Images are not part of the copy; transcribe all the data exactly.

**** DATA FOR THIS EXERCISE

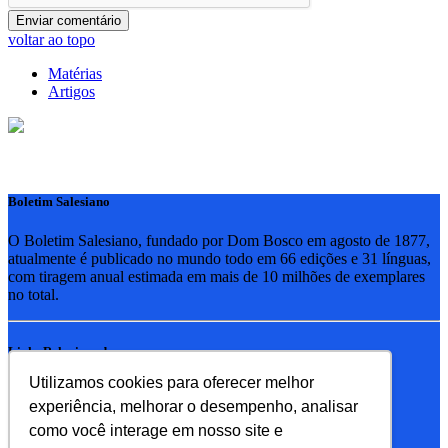
voltar ao topo
Matérias
Artigos
Boletim Salesiano
O Boletim Salesiano, fundado por Dom Bosco em agosto de 1877,
atualmente é publicado no mundo todo em 66 edições e 31 línguas,
com tiragem anual estimada em mais de 10 milhões de exemplares
no total.
Links Relacionados
Utilizamos cookies para oferecer melhor
RSB - Rede Salesiana Brasil
experiência, melhorar o desempenho, analisar
EDEBE - Editora
UPV - União pela Vida
como você interage em nosso site e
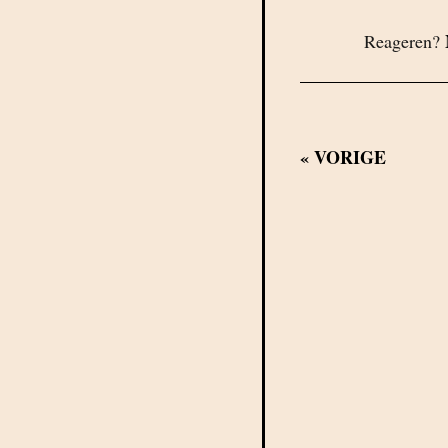
Reageren?
«
VORIGE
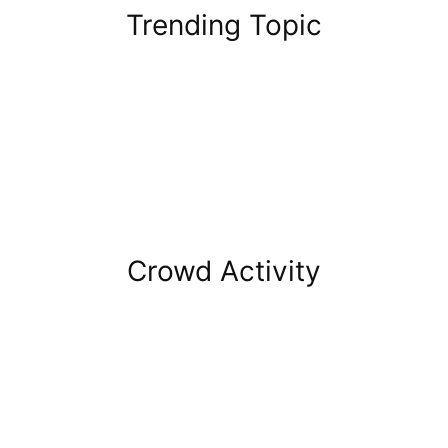
Trending Topic
Crowd Activity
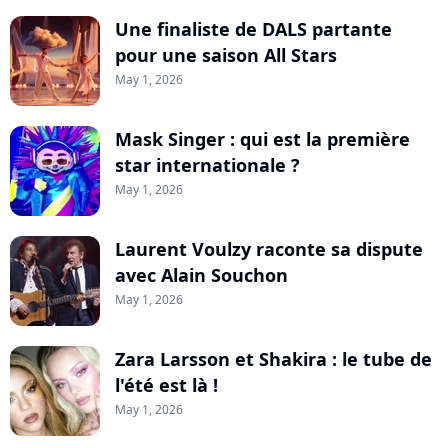
Une finaliste de DALS partante
pour une saison All Stars
May 1, 2026
Mask Singer : qui est la première
star internationale ?
May 1, 2026
Laurent Voulzy raconte sa dispute
avec Alain Souchon
May 1, 2026
Zara Larsson et Shakira : le tube de
l'été est là !
May 1, 2026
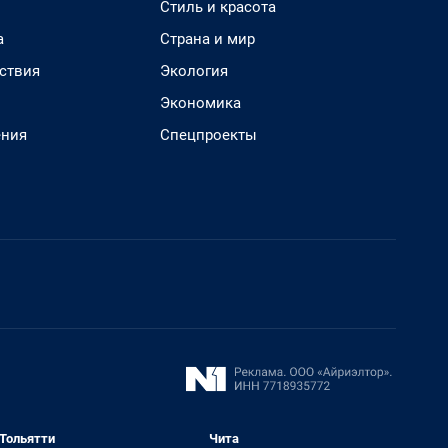
Стиль и красота
а
Страна и мир
ствия
Экология
Экономика
ения
Спецпроекты
Тольятти
Чита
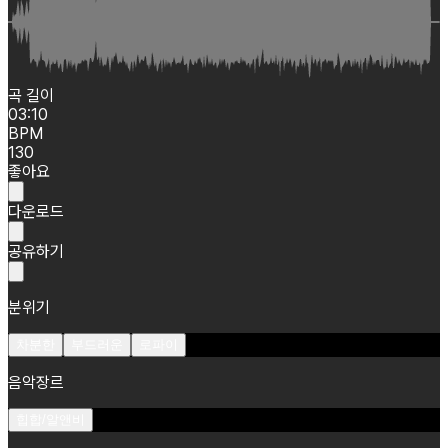
곡 길이
03:10
BPM
130
좋아요
다운로드
공유하기
분위기
차분한
부드러운
로파이
음악장르
힙합/알앤비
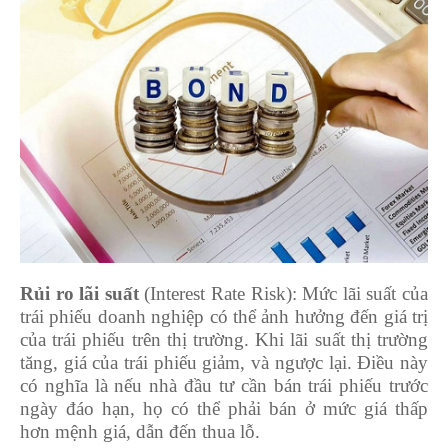
Rủi ro lãi suất
(Interest Rate Risk): Mức lãi suất của
trái phiếu doanh nghiệp có thể ảnh hưởng đến giá trị
của trái phiếu trên thị trường. Khi lãi suất thị trường
tăng, giá của trái phiếu giảm, và ngược lại. Điều này
có nghĩa là nếu nhà đầu tư cần bán trái phiếu trước
ngày đáo hạn, họ có thể phải bán ở mức giá thấp
hơn mệnh giá, dẫn đến thua lỗ.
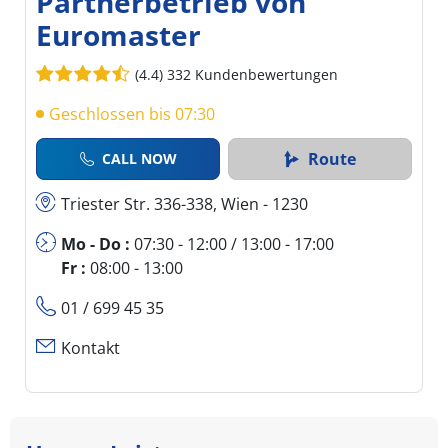
Partnerbetrieb von
Euromaster
(4.4)
332 Kundenbewertungen
Geschlossen bis 07:30
Route
CALL NOW
Triester Str. 336-338, Wien - 1230
Mo - Do :
07:30 - 12:00 / 13:00 - 17:00
Fr :
08:00 - 13:00
01 / 699 45 35
Kontakt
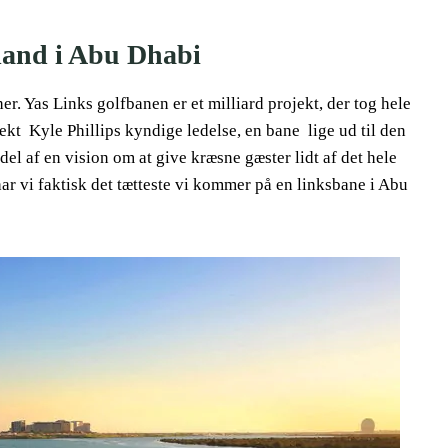
land i Abu Dhabi
. Yas Links golfbanen er et milliard projekt, der tog hele
ekt Kyle Phillips kyndige ledelse, en bane lige ud til den
el af en vision om at give kræsne gæster lidt af det hele
har vi faktisk det tætteste vi kommer på en linksbane i Abu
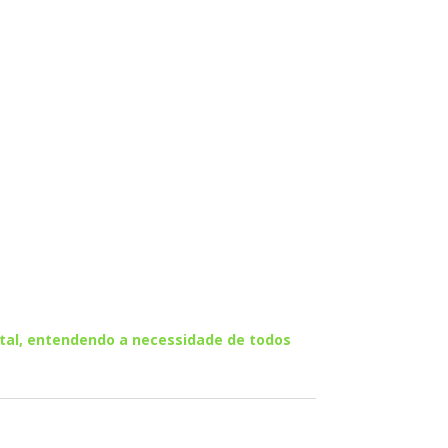
tal, entendendo a necessidade de todos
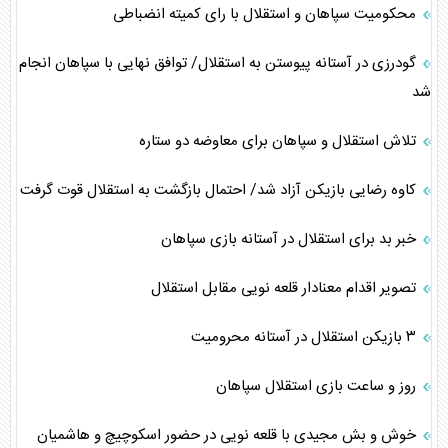
محکومیت سپاهان و استقلال با رای کمیته انضباطی
گودرزی در آستانه پیوستن به استقلال/ توافق نهایی با سپاهان انجام
شد
تلاش استقلال و سپاهان برای معاوضه دو ستاره
کاوه رضایی بازیکن آزاد شد/ احتمال بازگشت به استقلال قوت گرفت
خبر بد برای استقلال در آستانه بازی سپاهان
تصویر اقدام معنادار قلعه نویی مقابل استقلال
۳ بازیکن استقلال در آستانه محرومیت
روز و ساعت بازی استقلال سپاهان
خوش و بش مجیدی با قلعه نویی در حضور اسکوچیچ و هاشمیان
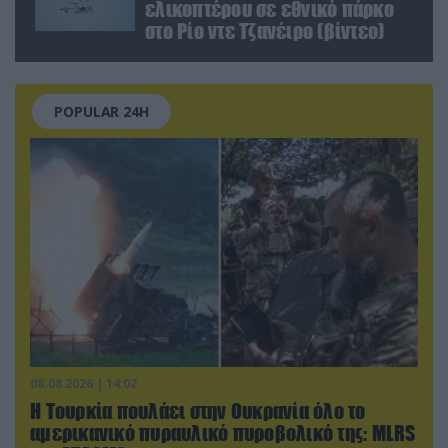
ελικοπτέρου σε εθνικό πάρκο
στο Ρίο ντε Τζανέιρο (βίντεο)
POPULAR 24H
08.08.2026 | 14:02
Η Τουρκία πουλάει στην Ουκρανία όλο το
αμερικανικό πυραυλικό πυροβολικό της: MLRS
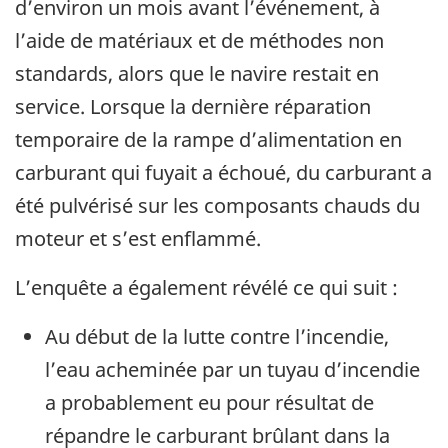
d’environ un mois avant l’événement, à
l’aide de matériaux et de méthodes non
standards, alors que le navire restait en
service. Lorsque la dernière réparation
temporaire de la rampe d’alimentation en
carburant qui fuyait a échoué, du carburant a
été pulvérisé sur les composants chauds du
moteur et s’est enflammé.
L’enquête a également révélé ce qui suit :
Au début de la lutte contre l’incendie,
l’eau acheminée par un tuyau d’incendie
a probablement eu pour résultat de
répandre le carburant brûlant dans la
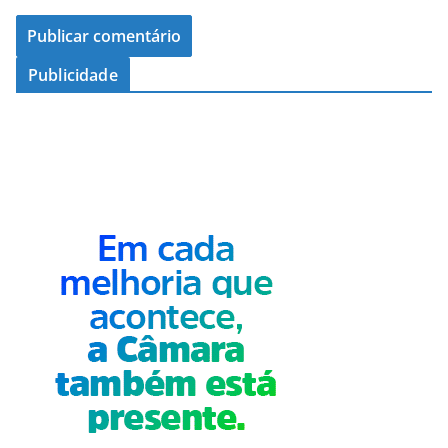
Publicidade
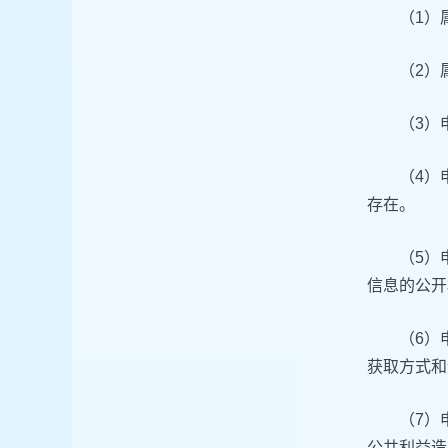
（1）
（2）
（3）
（4）
存在。
（5）
信息的公开
（6）
获取方式和
（7）
公共利益造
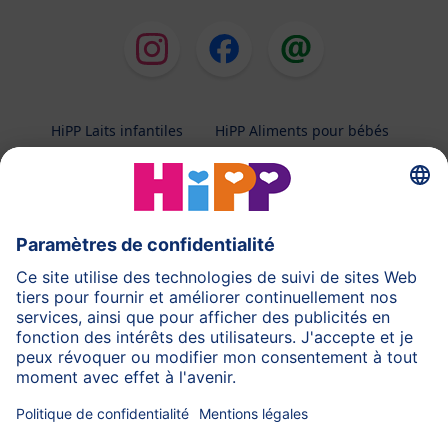
HiPP Laits infantiles
HiPP Aliments pour bébés
HiPP Grossesse
Protection des données
Conditions d'utilisation
Mentions légales
A propos de HiPP
Contactez-nous
Transfert sécurisé des données par un cryptage des
données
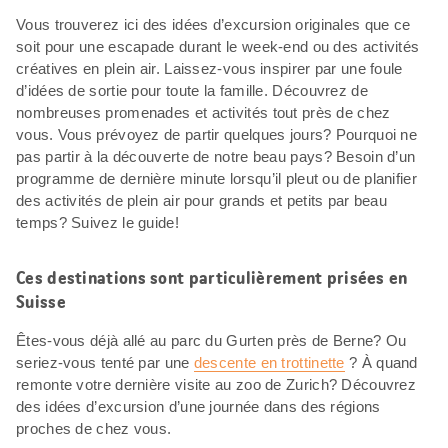
Vous trouverez ici des idées d’excursion originales que ce
soit pour une escapade durant le week-end ou des activités
créatives en plein air. Laissez-vous inspirer par une foule
d’idées de sortie pour toute la famille. Découvrez de
nombreuses promenades et activités tout près de chez
vous. Vous prévoyez de partir quelques jours? Pourquoi ne
pas partir à la découverte de notre beau pays? Besoin d’un
programme de dernière minute lorsqu’il pleut ou de planifier
des activités de plein air pour grands et petits par beau
temps? Suivez le guide!
Ces destinations sont particulièrement prisées en
Suisse
Êtes-vous déjà allé au parc du Gurten près de Berne? Ou
seriez-vous tenté par une
descente en trottinette
? À quand
remonte votre dernière visite au zoo de Zurich? Découvrez
des idées d’excursion d’une journée dans des régions
proches de chez vous.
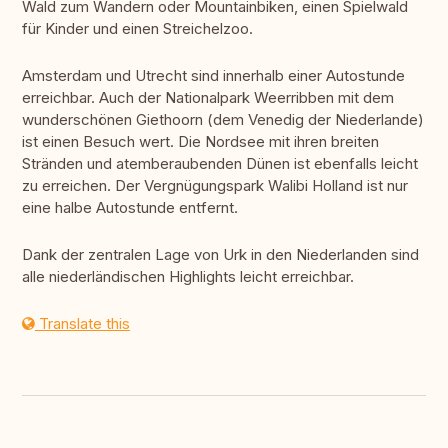
Wald zum Wandern oder Mountainbiken, einen Spielwald
für Kinder und einen Streichelzoo.
Amsterdam und Utrecht sind innerhalb einer Autostunde
erreichbar. Auch der Nationalpark Weerribben mit dem
wunderschönen Giethoorn (dem Venedig der Niederlande)
ist einen Besuch wert. Die Nordsee mit ihren breiten
Stränden und atemberaubenden Dünen ist ebenfalls leicht
zu erreichen. Der Vergnügungspark Walibi Holland ist nur
eine halbe Autostunde entfernt.
Dank der zentralen Lage von Urk in den Niederlanden sind
alle niederländischen Highlights leicht erreichbar.
Translate this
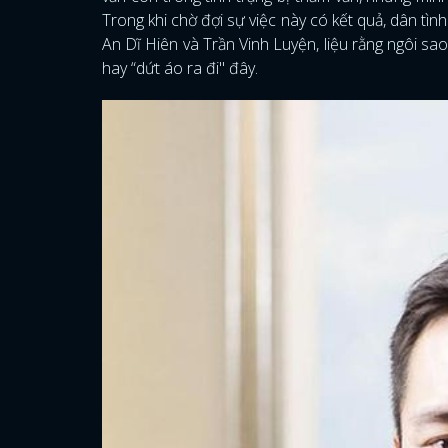
Trong khi chờ đợi sự việc này có kết quả, dân tì
An Dĩ Hiên và Trần Vinh Luyện, liệu rằng ngôi sa
hay “dứt áo ra đi" đây.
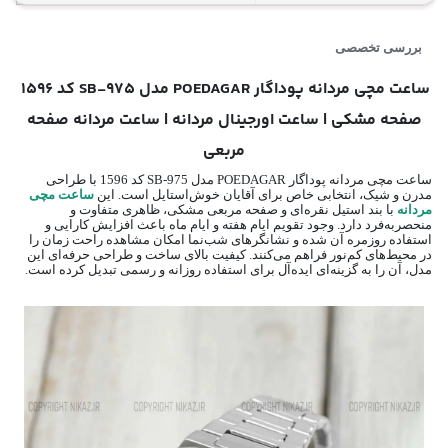
بررسی تخصصی
ساعت مچی مردانه پوداگار POEDAGAR مدل 975-SB کد 1596
صفحه مشکی | ساعت اورجینال مردانه | ساعت مردانه صفحه
مربعی
ساعت مچی مردانه پوداگار POEDAGAR مدل 975-SB کد 1596 با طراحی
مدرن و شیک، انتخابی خاص برای آقایان خوش‌استایل است. این
ساعت مچی
مردانه
با بند استیل نقره‌ای و صفحه مربعی مشکی، ظاهری متفاوت و
منحصر‌به‌فرد دارد. وجود تقویم ایام هفته و ایام ماه باعث افزایش کارایی و
استفاده روزمره آن شده و نشانگرهای شب‌نما امکان مشاهده راحت زمان را
در محیط‌های کم‌نور فراهم می‌کنند. کیفیت بالای ساخت و طراحی حرفه‌ای این
مدل، آن را به گزینه‌ای ایده‌آل برای استفاده روزانه و رسمی تبدیل کرده است.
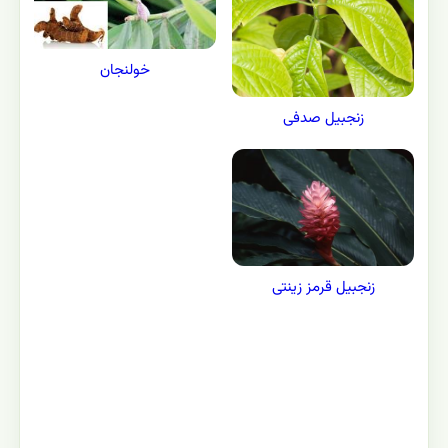
خولنجان
زنجبیل صدفی
زنجبیل قرمز زینتی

********

▶ [TASK ANSWER]
voltar ao topo
Matérias
Artigos
Boletim Salesiano
O Boletim Salesiano, fundado por Dom Bosco em agosto de 1877,
atualmente é publicado no mundo todo em 66 edições e 31 línguas,
com tiragem anual estimada em mais de 10 milhões de exemplares
no total.
Links Relacionados
Utilizamos cookies para oferecer melhor
RSB - Rede Salesiana Brasil
experiência, melhorar o desempenho, analisar
EDEBE - Editora
UPV - União pela Vida
como você interage em nosso site e
Reageren?
«
VORIGE
Trending Topic
Crowd Activity
Une finaliste de DALS partante
pour une saison All Stars
May 1, 2026
Mask Singer : qui est la première
star internationale ?
May 1, 2026
Laurent Voulzy raconte sa dispute
avec Alain Souchon
May 1, 2026
Zara Larsson et Shakira : le tube de
l'été est là !
May 1, 2026
Стиль и красота
а
Страна и мир
ствия
Экология
Экономика
ения
Спецпроекты
Тольятти
Чита
곡 길이
03:10
BPM
130
좋아요
다운로드
공유하기
분위기
차분한
부드러운
로파이
음악장르
힙합/알앤비
Rủi ro lãi suất
(Interest Rate Risk): Mức lãi suất của
trái phiếu doanh nghiệp có thể ảnh hưởng đến giá trị
của trái phiếu trên thị trường. Khi lãi suất thị trường
tăng, giá của trái phiếu giảm, và ngược lại. Điều này
có nghĩa là nếu nhà đầu tư cần bán trái phiếu trước
ngày đáo hạn, họ có thể phải bán ở mức giá thấp
hơn mệnh giá, dẫn đến thua lỗ.
Partnerbetrieb von
Euromaster
(4.4)
332 Kundenbewertungen
Geschlossen bis 07:30
Route
CALL NOW
Triester Str. 336-338, Wien - 1230
Mo - Do :
07:30 - 12:00 / 13:00 - 17:00
Fr :
08:00 - 13:00
01 / 699 45 35
Kontakt
land i Abu Dhabi
. Yas Links golfbanen er et milliard projekt, der tog hele
ekt Kyle Phillips kyndige ledelse, en bane lige ud til den
el af en vision om at give kræsne gæster lidt af det hele
har vi faktisk det tætteste vi kommer på en linksbane i Abu
tal, entendendo a necessidade de todos
محکومیت سپاهان و استقلال با رای کمیته انضباطی
گودرزی در آستانه پیوستن به استقلال/ توافق نهایی با سپاهان انجام
شد
تلاش استقلال و سپاهان برای معاوضه دو ستاره
کاوه رضایی بازیکن آزاد شد/ احتمال بازگشت به استقلال قوت گرفت
خبر بد برای استقلال در آستانه بازی سپاهان
تصویر اقدام معنادار قلعه نویی مقابل استقلال
۳ بازیکن استقلال در آستانه محرومیت
روز و ساعت بازی استقلال سپاهان
خوش و بش مجیدی با قلعه نویی در حضور اسکوچیچ و هاشمیان
ελικοπτέρου σε εθνικό πάρκο
στο Ρίο ντε Τζανέιρο (βίντεο)
POPULAR 24H
08.08.2026 | 14:02
Η Τουρκία πουλάει στην Ουκρανία όλο το
αμερικανικό πυραυλικό πυροβολικό της: MLRS
d’environ un mois avant l’événement, à
l’aide de matériaux et de méthodes non
standards, alors que le navire restait en
service. Lorsque la dernière réparation
temporaire de la rampe d’alimentation en
carburant qui fuyait a échoué, du carburant a
été pulvérisé sur les composants chauds du
moteur et s’est enflammé.
L’enquête a également révélé ce qui suit :
Au début de la lutte contre l’incendie,
l’eau acheminée par un tuyau d’incendie
a probablement eu pour résultat de
répandre le carburant brûlant dans la
Publicidade
（1）
（2）
（3）
（4）
存在。
（5）
信息的公开
（6）
获取方式和
（7）
公共利益造
HiPP Laits infantiles
HiPP Aliments pour bébés
HiPP Grossesse
Protection des données
Conditions d'utilisation
Mentions légales
A propos de HiPP
Contactez-nous
Transfert sécurisé des données par un cryptage des
données
Vous trouverez ici des idées d’excursion originales que ce
soit pour une escapade durant le week-end ou des activités
créatives en plein air. Laissez-vous inspirer par une foule
d’idées de sortie pour toute la famille. Découvrez de
nombreuses promenades et activités tout près de chez
vous. Vous prévoyez de partir quelques jours? Pourquoi ne
pas partir à la découverte de notre beau pays? Besoin d’un
programme de dernière minute lorsqu’il pleut ou de planifier
des activités de plein air pour grands et petits par beau
temps? Suivez le guide!
Ces destinations sont particulièrement prisées en
Suisse
Êtes-vous déjà allé au parc du Gurten près de Berne? Ou
seriez-vous tenté par une
descente en trottinette
? À quand
remonte votre dernière visite au zoo de Zurich? Découvrez
des idées d’excursion d’une journée dans des régions
proches de chez vous.
Wald zum Wandern oder Mountainbiken, einen Spielwald
für Kinder und einen Streichelzoo.
Amsterdam und Utrecht sind innerhalb einer Autostunde
erreichbar. Auch der Nationalpark Weerribben mit dem
wunderschönen Giethoorn (dem Venedig der Niederlande)
ist einen Besuch wert. Die Nordsee mit ihren breiten
Stränden und atemberaubenden Dünen ist ebenfalls leicht
zu erreichen. Der Vergnügungspark Walibi Holland ist nur
eine halbe Autostunde entfernt.
Dank der zentralen Lage von Urk in den Niederlanden sind
alle niederländischen Highlights leicht erreichbar.
Translate this
Trong khi chờ đợi sự việc này có kết quả, dân tì
An Dĩ Hiên và Trần Vinh Luyện, liệu rằng ngôi sa
hay “dứt áo ra đi" đây.
بررسی تخصصی
ساعت مچی مردانه پوداگار POEDAGAR مدل 975-SB کد 1596
صفحه مشکی | ساعت اورجینال مردانه | ساعت مردانه صفحه
مربعی
ساعت مچی مردانه پوداگار POEDAGAR مدل 975-SB کد 1596 با طراحی
مدرن و شیک، انتخابی خاص برای آقایان خوش‌استایل است. این
ساعت مچی
مردانه
با بند استیل نقره‌ای و صفحه مربعی مشکی، ظاهری متفاوت و
منحصر‌به‌فرد دارد. وجود تقویم ایام هفته و ایام ماه باعث افزایش کارایی و
استفاده روزمره آن شده و نشانگرهای شب‌نما امکان مشاهده راحت زمان را
در محیط‌های کم‌نور فراهم می‌کنند. کیفیت بالای ساخت و طراحی حرفه‌ای این
مدل، آن را به گزینه‌ای ایده‌آل برای استفاده روزانه و رسمی تبدیل کرده است.
خولنجان
زنجبیل صدفی
زنجبیل قرمز زینتی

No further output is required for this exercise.